SEATTLE – The City of Seattle is suing people it says are responsible for illegally cutting 150 trees in West Seattle. City Attorney Pete Holmes says the city is seeking $1.6 million in damages.

The tree cutting happened in January on 1.5 acres of city property along the 3200 block of 35th Avenue Southwest. The neighborhood is mostly view property that looks back on downtown Seattle, the Cascades, and Mount Rainier.

The city says someone took a chainsaw to 150 trees, leaving parts of the trunks standing. Their branches were left strewn in every direction.

Related: Seattle tree cutters could face felony charges

Holmes says the property is in an environmentally critical area on a steep slope. The tree cutting could result in an unstable hillside and lead to landslides in the future. The trees included big-leaf maples and Scouler’s willows.

"No one has yet come forward to give the City the full story of what happened despite SPD's best efforts and extensive investigation. However, we are satisfied that we now know enough to proceed with civil lawsuits,” said Holmes in a statement.

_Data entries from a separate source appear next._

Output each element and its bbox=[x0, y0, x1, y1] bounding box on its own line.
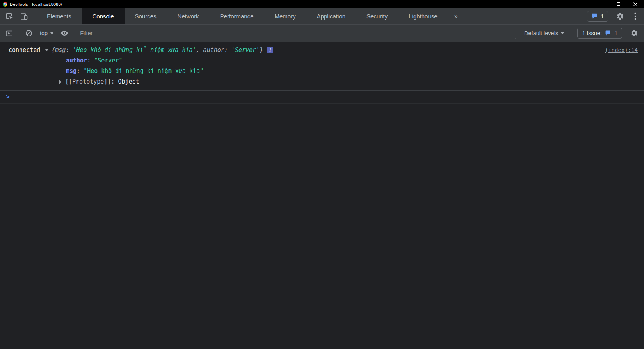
preview-string-value: 'Heo khô đi những kỉ niệm xưa kia' bbox=[73, 46, 196, 53]
value-info-icon[interactable]: i bbox=[267, 47, 273, 53]
more-tabs-chevron: » bbox=[454, 13, 458, 20]
tab-lighthouse[interactable]: Lighthouse bbox=[398, 8, 448, 24]
property-value: "Heo khô đi những kỉ niệm xưa kia" bbox=[84, 68, 203, 75]
chrome-logo-icon bbox=[3, 2, 7, 7]
maximize-icon bbox=[617, 2, 620, 6]
chevron-down-icon bbox=[50, 32, 53, 34]
tab-label: Security bbox=[366, 13, 388, 20]
devtools-settings-button[interactable] bbox=[613, 8, 628, 24]
messages-count: 1 bbox=[601, 13, 604, 20]
kebab-menu-icon bbox=[634, 12, 636, 20]
eye-icon bbox=[60, 29, 69, 37]
tab-label: Lighthouse bbox=[409, 13, 437, 20]
issues-label: 1 Issue: bbox=[582, 30, 602, 36]
clear-console-button[interactable] bbox=[21, 25, 36, 42]
log-levels-dropdown[interactable]: Default levels bbox=[521, 30, 568, 36]
window-title: DevTools - localhost:8080/ bbox=[10, 2, 62, 7]
clear-console-icon bbox=[25, 29, 33, 37]
tab-security[interactable]: Security bbox=[356, 8, 398, 24]
inspect-cursor-icon bbox=[5, 12, 13, 20]
tabbar-separator bbox=[34, 12, 34, 21]
message-bubble-icon bbox=[591, 13, 598, 20]
toolbar-separator bbox=[570, 28, 570, 38]
inspect-element-button[interactable] bbox=[2, 8, 16, 24]
log-text: connected bbox=[9, 45, 40, 55]
maximize-button[interactable] bbox=[610, 0, 627, 8]
prototype-key: [[Prototype]] bbox=[65, 77, 111, 87]
tab-label: Console bbox=[93, 13, 114, 20]
close-icon bbox=[633, 2, 637, 6]
issues-count: 1 bbox=[614, 30, 617, 36]
tabbar-spacer bbox=[464, 8, 587, 24]
property-separator: : bbox=[76, 68, 84, 75]
preview-separator: : bbox=[66, 46, 73, 53]
collapse-triangle-icon bbox=[59, 80, 62, 84]
minimize-icon bbox=[599, 4, 603, 4]
live-expression-button[interactable] bbox=[57, 25, 72, 42]
tab-memory[interactable]: Memory bbox=[264, 8, 306, 24]
tab-sources[interactable]: Sources bbox=[125, 8, 167, 24]
tab-performance[interactable]: Performance bbox=[210, 8, 264, 24]
issue-bubble-icon bbox=[605, 30, 611, 36]
object-property-row: author: "Server" bbox=[9, 55, 638, 66]
toolbar-separator bbox=[19, 28, 19, 38]
context-selector-dropdown[interactable]: top bbox=[36, 30, 57, 36]
log-levels-label: Default levels bbox=[524, 30, 558, 36]
object-property-row: msg: "Heo khô đi những kỉ niệm xưa kia" bbox=[9, 66, 638, 77]
prototype-row[interactable]: [[Prototype]]: Object bbox=[9, 77, 638, 87]
console-messages-badge[interactable]: 1 bbox=[587, 11, 608, 22]
console-settings-button[interactable] bbox=[627, 25, 642, 42]
property-value: "Server" bbox=[94, 57, 122, 64]
prototype-value: Object bbox=[118, 77, 139, 87]
property-key: msg bbox=[66, 68, 76, 75]
console-output: connected {msg: 'Heo khô đi những kỉ niệ… bbox=[0, 42, 644, 349]
preview-brace: { bbox=[52, 46, 55, 53]
more-tabs-button[interactable]: » bbox=[448, 8, 464, 24]
tab-label: Network bbox=[178, 13, 199, 20]
tab-label: Performance bbox=[220, 13, 254, 20]
tab-console[interactable]: Console bbox=[82, 8, 125, 24]
tab-label: Elements bbox=[47, 13, 71, 20]
preview-string-value: 'Server' bbox=[231, 46, 260, 53]
log-message-row: connected {msg: 'Heo khô đi những kỉ niệ… bbox=[9, 45, 638, 55]
close-button[interactable] bbox=[627, 0, 644, 8]
preview-separator: : bbox=[224, 46, 231, 53]
chevron-down-icon bbox=[561, 32, 564, 34]
issues-button[interactable]: 1 Issue: 1 bbox=[577, 28, 622, 39]
prompt-chevron-icon: > bbox=[6, 93, 10, 101]
tab-elements[interactable]: Elements bbox=[36, 8, 82, 24]
console-message: connected {msg: 'Heo khô đi những kỉ niệ… bbox=[0, 42, 644, 91]
preview-key: msg bbox=[55, 46, 66, 53]
prototype-separator: : bbox=[111, 77, 118, 87]
tab-label: Sources bbox=[135, 13, 157, 20]
preview-separator: , bbox=[196, 46, 203, 53]
devtools-tabbar: Elements Console Sources Network Perform… bbox=[0, 8, 644, 25]
gear-icon bbox=[616, 12, 624, 20]
console-sidebar-icon bbox=[5, 29, 13, 37]
tab-network[interactable]: Network bbox=[167, 8, 210, 24]
window-titlebar: DevTools - localhost:8080/ bbox=[0, 0, 644, 8]
gear-icon bbox=[630, 29, 638, 37]
preview-key: author bbox=[203, 46, 224, 53]
devtools-menu-button[interactable] bbox=[628, 8, 642, 24]
property-key: author bbox=[66, 57, 87, 64]
minimize-button[interactable] bbox=[592, 0, 610, 8]
context-selector-label: top bbox=[40, 30, 48, 36]
preview-brace: } bbox=[260, 46, 263, 53]
console-sidebar-toggle[interactable] bbox=[2, 25, 16, 42]
tab-label: Application bbox=[317, 13, 345, 20]
tab-label: Memory bbox=[275, 13, 296, 20]
source-location-link[interactable]: (index):14 bbox=[605, 45, 638, 55]
expand-triangle-icon[interactable] bbox=[45, 49, 49, 51]
console-prompt[interactable]: > bbox=[0, 91, 644, 104]
device-toolbar-icon bbox=[20, 12, 28, 20]
property-separator: : bbox=[87, 57, 94, 64]
device-toolbar-button[interactable] bbox=[16, 8, 31, 24]
console-filter-input[interactable] bbox=[76, 28, 516, 39]
object-preview[interactable]: {msg: 'Heo khô đi những kỉ niệm xưa kia'… bbox=[52, 45, 263, 55]
console-toolbar: top Default levels 1 Issue: 1 bbox=[0, 25, 644, 42]
tab-application[interactable]: Application bbox=[306, 8, 356, 24]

Holmes says he expects more people involved will be found. The city is alleging those responsible should have known it was illegal to cut down trees that are on city property, and that no permits were obtained.

Seattle Police are still investigating and Holmes says they could refer the case to him or the King County Prosecutor’s Office for charges.

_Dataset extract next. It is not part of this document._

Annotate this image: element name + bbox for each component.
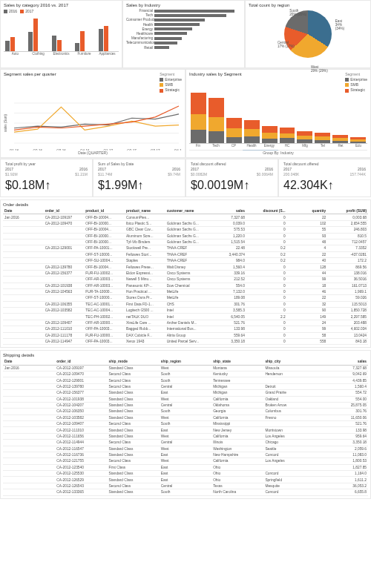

Clayton Graham, an attorney for someone who hired contractors to do the work, told KING 5 the following in March via email.

"...a client who, along with other neighbors, hired a landscaping business to top and prune some trees to improve the view from their respective residences. After limited discussions with the contractors, my client returned from an out-of-town trip to find the scene shown in the news reports: To our clients’ surprise and dismay, several trees were cut at or near the base, as opposed to just limited pruning work."

Graham says this group of neighbors offered to restore any damage caused by the work. However, while they admit to hiring the contractors to do the end at the north end of the impacted area, they claim they are not responsible for the tree clearing at the south end of the impacted area.